Years later, I find I still carry her words, even if just as a caution to be open to what science alone can’t explain. I’ve wondered lately if the stories were not about simple explanations but a deeper truth, one where every flash of lightning, every spark between neurons, is part of a conversation too grand for words.
A friend once told me their favorite time to go for a run was during a storm. The thrill of risk sharpens the experience. But I think it’s more than just the thrill, it’s about synchronization with nature’s raw force. Running through rain with thunder rumbling above must feel like tapping into that energy, letting it course through you. In a way, isn’t that also what happens inside our heads, minus the rain-soaked clothes? Each thought an electric impulse racing across cloudy networks of neurons.
Remembering these moments, I emailed that friend, asking them to confirm the theory. They shot back a link to a study on how exposure to storms can heighten our senses and adrenaline rushes. It feels like lightning itself, an electrical surge of life and sentience, providing a clearer representation of our internal experience than calm mindfulness ever could.
This is where the real fascination lies, not in the mere act of comparison but in what that comparison reveals about the underlying nature of thoughts and storms, of neurons and lightning. Both can exist as silent potential until the right conditions ignite them into action. a crash of noise and light in the night sky, a surge of creative inspiration or insight in the pregnant darkness behind your closed eyes.
I once sat in a cramped café corner eavesdropping on a conversation between two people who seemed like old college friends. One of them, a physics major, rattled on about electromagnetic fields like they were favorite childhood stories. Their fingers illustrated invisible currents in the air. The other friend, more into literature it seemed, listened with the zeal reserved for novels, making connections between electromagnetism and classical symbolism. "Think about it, both are unseen but omnipresent forces that shift realities."

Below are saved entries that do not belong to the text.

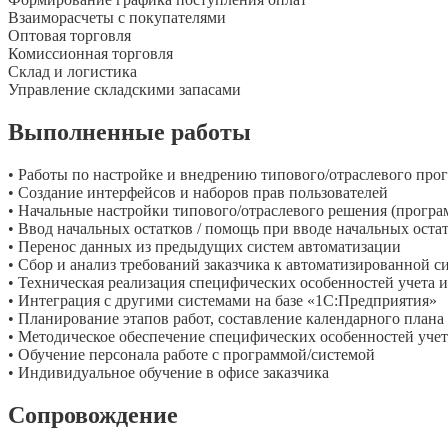
Взаиморасчеты с покупателями
Оптовая торговля
Комиссионная торговля
Склад и логистика
Управление складскими запасами
Выполненные работы
• Работы по настройке и внедрению типового/отраслевого про
• Создание интерфейсов и наборов прав пользователей
• Начальные настройки типового/отраслевого решения (програм
• Ввод начальных остатков / помощь при вводе начальных оста
• Перенос данных из предыдущих систем автоматизации
• Сбор и анализ требований заказчика к автоматизированной с
• Техническая реализация специфических особенностей учета и
• Интеграция с другими системами на базе «1С:Предприятия»
• Планирование этапов работ, составление календарного плана
• Методическое обеспечение специфических особенностей учета
• Обучение персонала работе с программой/системой
• Индивидуальное обучение в офисе заказчика
Сопровождение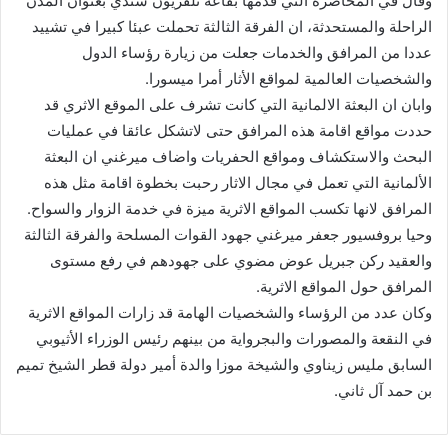
وقال في المحاضرة التي قدمها بقاعة تلفزيون شندي بعنوان المدن
الراحلة والمستحدثة، ان الفرقة الثالثة تحملت عبئا كبيرا في تشييد
عددا من المرافق والخدمات جعلت من زيارة رؤساء الدول
والشخصيات العالمية لمواقع الأثار أمرا ميسورا.
وابان ان البعثة الالمانية التي كانت تشرف على الموقع الاثري قد
حددت مواقع اقامة هذه المرافق حتى لاتشكل عائقا في عمليات
البحث والاستكشاف ومواقع الحفريات واضاف ميرغني ان البعثة
الألمانية التي تعمل في مجال الاثار رحبت بخطوة اقامة مثل هذه
المرافق لانها تكسب المواقع الاثرية ميزة في خدمة الزوار والسواح.
وحيا بروفسيور جعفر ميرغني جهود القوات المسلحة والفرقة الثالثة
والعقيد ركن جبريل عوض مضوي على جهودهم في رفع مستوى
المرافق حول المواقع الاثرية.
وكان عدد من الرؤساء والشخصيات الهامة قد زارات المواقع الاثرية
في النقعة والمصورات والبجرواية من بينهم رئيس الوزراء الأثيوبي
السابق مليس زيناوي والشيخة موزا والدة أمير دولة قطر الشيخ تميم
بن حمد آل ثاني.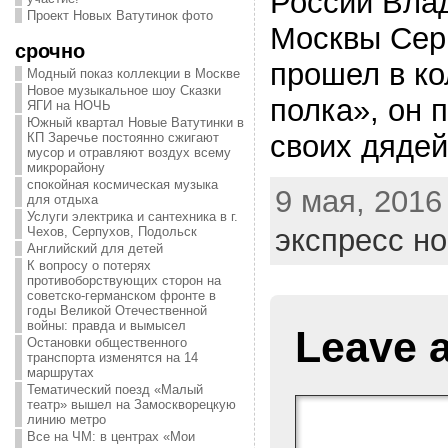
России Вла
Проект Новых Ватутинок фото
Москвы Сер
срочно
прошел в к
Модный показ коллекции в Москве
Новое музыкальное шоу Сказки
полка», он 
ЯГИ на НОЧЬ
Южный квартал Новые Ватутинки в
своих дядей
КП Заречье постоянно сжигают
мусор и отравляют воздух всему
микрорайону
спокойная космическая музыка
9 мая, 2016
для отдыха
Услуги электрика и сантехника в г.
экспресс н
Чехов, Серпухов, Подольск
Английский для детей
К вопросу о потерях
противоборствующих сторон на
советско-германском фронте в
годы Великой Отечественной
войны: правда и вымысел
Leave 
Остановки общественного
транспорта изменятся на 14
маршрутах
Тематический поезд «Малый
театр» вышел на Замоскворецкую
линию метро
Все на ЧМ: в центрах «Мои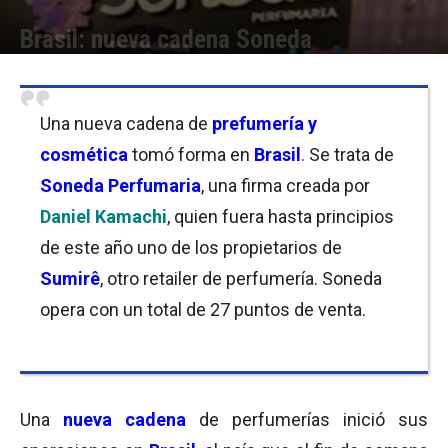
Brasil: nueva cadena Soneda
Por
Florencia Costas
-
30/10/2018 09:30
Una nueva cadena de
prefumería y
cosmética
tomó forma en
Brasil
. Se trata de
Soneda Perfumaria
, una firma creada por
Daniel Kamachi
, quien fuera hasta principios
de este año uno de los propietarios de
Sumirê
, otro retailer de perfumería. Soneda
opera con un total de 27 puntos de venta.
Una
nueva cadena
de perfumerías inició sus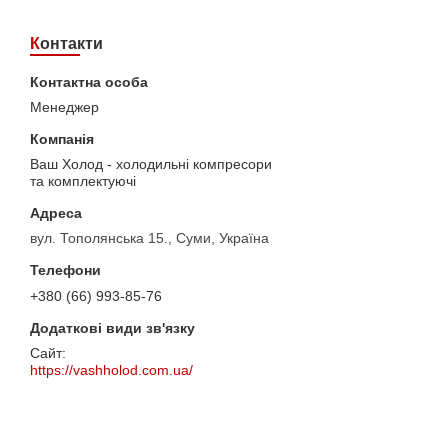
Контакти
Менеджер
Ваш Холод - холодильні компресори
та комплектуючі
вул. Тополянська 15., Суми, Україна
+380 (66) 993-85-76
https://vashholod.com.ua/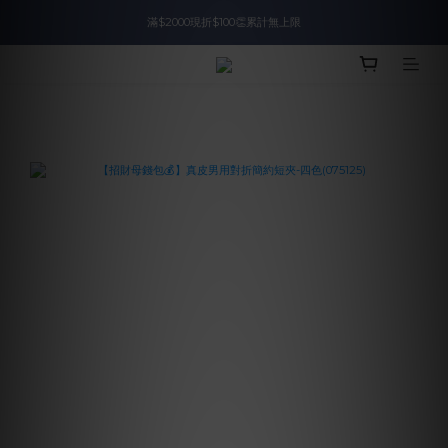
滿$2000現折$100👏累計無上限
入會即領$888購物金🙌
入會即領$888購物金🙌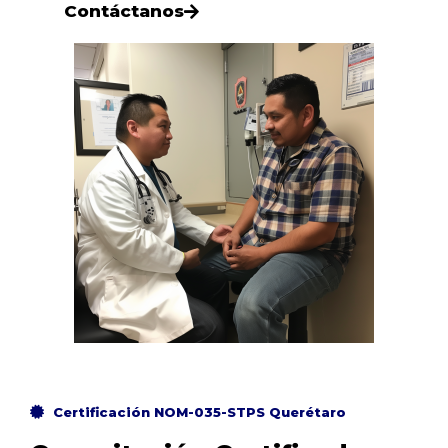
Contáctanos
Certificación NOM-035-STPS Querétaro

There was truth in that. we accept the unseen influences in literature as doctrine without blinking, yet balk when science provides similar intangibles. Maybe, at our core, we're all just searching for explainable magic.
Neurons are the electrical circuits of our body, underpinning our every thought and movement with their silent dance.
One night, deep into a conversation with a different friend, we grappled with the randomness of the universe. We were in a decrepit apartment overlooking downtown, pulsating with the distant city hum. Their mind was a web of interconnected ideas, leaping from science to philosophy and back to dark humor in seconds, like a neural network on a caffeine high. In that caffeine-fueled haze, we talked about the pervasive fear of randomness, our human obsession to classify it, label it, tame it. Maybe lightning and synapses represent this struggle against randomness, wild yet obeying hidden rules.
The unpredictability of a storm mirrors the unpredictability of a mind. Both can suddenly burst into chaos, leaving trails of destruction and rebirth. That night, gazing from that dim apartment window, surrounded by the city’s neon arteries snaking in the darkness, I felt a kinship with the lightning on a cellular level.
So, what's the most surprising connection between two seemingly unrelated things? Perhaps it's realizing there are too many connections to count. Lightning and synapses might be a metaphor for the way we try to tame the storm of human consciousness, to make sense of the fire and light that pulses through our individual and collective existence. They are reminders that the universe doesn't separate human experiences from natural phenomena. We draw arbitrary lines and fences, not the world.
I'm ending this thinking about a future plan, a road trip with an old friend, where we'll chase storms through the Midwest plains, trying to catch the light and energy for ourselves. Not to control it, but to witness it. Maybe we'll find our own patterns there, like reading lines in an old book, and in doing so, spark a new conversation between the self and the storm.